------ Supplied material ------

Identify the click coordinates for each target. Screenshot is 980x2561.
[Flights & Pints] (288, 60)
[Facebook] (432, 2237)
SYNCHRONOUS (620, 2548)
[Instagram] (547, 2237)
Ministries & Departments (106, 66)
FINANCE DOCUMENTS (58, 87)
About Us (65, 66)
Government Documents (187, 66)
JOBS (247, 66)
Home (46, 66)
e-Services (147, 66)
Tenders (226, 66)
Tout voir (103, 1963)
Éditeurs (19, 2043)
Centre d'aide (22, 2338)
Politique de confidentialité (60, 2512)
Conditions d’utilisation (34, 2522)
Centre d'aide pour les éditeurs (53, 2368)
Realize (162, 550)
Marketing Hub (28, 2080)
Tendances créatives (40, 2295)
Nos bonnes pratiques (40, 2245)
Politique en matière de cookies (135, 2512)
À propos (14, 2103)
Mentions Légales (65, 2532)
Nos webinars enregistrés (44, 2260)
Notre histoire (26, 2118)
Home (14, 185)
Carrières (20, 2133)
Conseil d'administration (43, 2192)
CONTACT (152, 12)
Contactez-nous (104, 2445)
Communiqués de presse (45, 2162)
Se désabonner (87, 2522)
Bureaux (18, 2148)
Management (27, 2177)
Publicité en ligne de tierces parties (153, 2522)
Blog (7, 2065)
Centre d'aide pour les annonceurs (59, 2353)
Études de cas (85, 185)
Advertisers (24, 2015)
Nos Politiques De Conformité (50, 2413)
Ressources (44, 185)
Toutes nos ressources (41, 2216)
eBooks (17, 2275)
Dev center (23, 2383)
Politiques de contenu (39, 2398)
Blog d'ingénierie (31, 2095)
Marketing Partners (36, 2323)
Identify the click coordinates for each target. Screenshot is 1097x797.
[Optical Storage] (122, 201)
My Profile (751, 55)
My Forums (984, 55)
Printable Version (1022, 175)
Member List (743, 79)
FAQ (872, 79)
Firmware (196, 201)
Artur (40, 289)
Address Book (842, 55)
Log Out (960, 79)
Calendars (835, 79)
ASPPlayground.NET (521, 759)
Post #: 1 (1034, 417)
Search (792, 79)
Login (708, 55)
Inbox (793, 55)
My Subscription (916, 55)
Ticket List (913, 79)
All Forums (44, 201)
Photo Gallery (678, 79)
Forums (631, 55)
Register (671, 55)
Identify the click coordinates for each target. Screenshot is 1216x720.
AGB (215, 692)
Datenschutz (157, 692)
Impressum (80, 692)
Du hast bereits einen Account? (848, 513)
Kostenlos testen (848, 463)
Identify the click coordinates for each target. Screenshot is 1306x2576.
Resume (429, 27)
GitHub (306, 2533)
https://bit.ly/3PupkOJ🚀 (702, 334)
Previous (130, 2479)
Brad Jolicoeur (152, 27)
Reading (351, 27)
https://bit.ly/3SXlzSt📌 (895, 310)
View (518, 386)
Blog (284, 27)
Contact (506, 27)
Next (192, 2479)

------

Please report every line among the entries that includes "aide".

§ **The completed task**
Centre d'aide (22, 2338)
Centre d'aide pour les éditeurs (53, 2368)
Centre d'aide pour les annonceurs (59, 2353)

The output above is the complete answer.